** Source material follows **

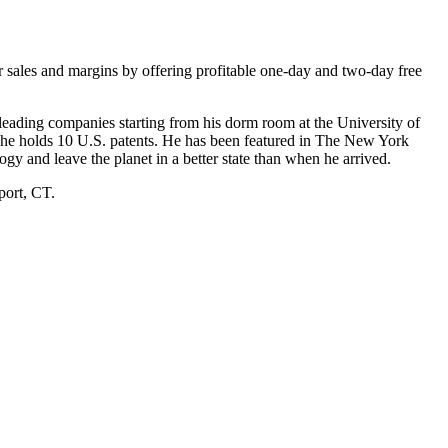
ir sales and margins by offering profitable one-day and two-day free
-leading companies starting from his dorm room at the University of
d he holds 10 U.S. patents. He has been featured in The New York
ogy and leave the planet in a better state than when he arrived.
port, CT.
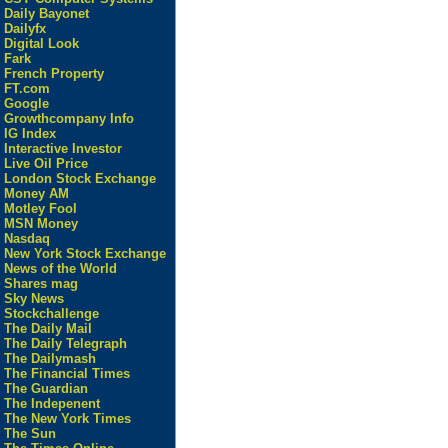
Daily Bayonet
Dailyfx
Digital Look
Fark
French Property
FT.com
Google
Growthcompany Info
IG Index
Interactive Investor
Live Oil Price
London Stock Exchange
Money AM
Motley Fool
MSN Money
Nasdaq
New York Stock Exchange
News of the World
Shares mag
Sky News
Stockchallenge
The Daily Mail
The Daily Telegraph
The Dailymash
The Financial Times
The Guardian
The Indepenent
The New York Times
The Sun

** End of Source material **

Exercise
Make an exact copy of every entry above, minus the images.

Answer to the exercise
ir sales and margins by offering profitable one-day and two-day free
-leading companies starting from his dorm room at the University of
d he holds 10 U.S. patents. He has been featured in The New York
ogy and leave the planet in a better state than when he arrived.
port, CT.
Daily Bayonet
Dailyfx
Digital Look
Fark
French Property
FT.com
Google
Growthcompany Info
IG Index
Interactive Investor
Live Oil Price
London Stock Exchange
Money AM
Motley Fool
MSN Money
Nasdaq
New York Stock Exchange
News of the World
Shares mag
Sky News
Stockchallenge
The Daily Mail
The Daily Telegraph
The Dailymash
The Financial Times
The Guardian
The Indepenent
The New York Times
The Sun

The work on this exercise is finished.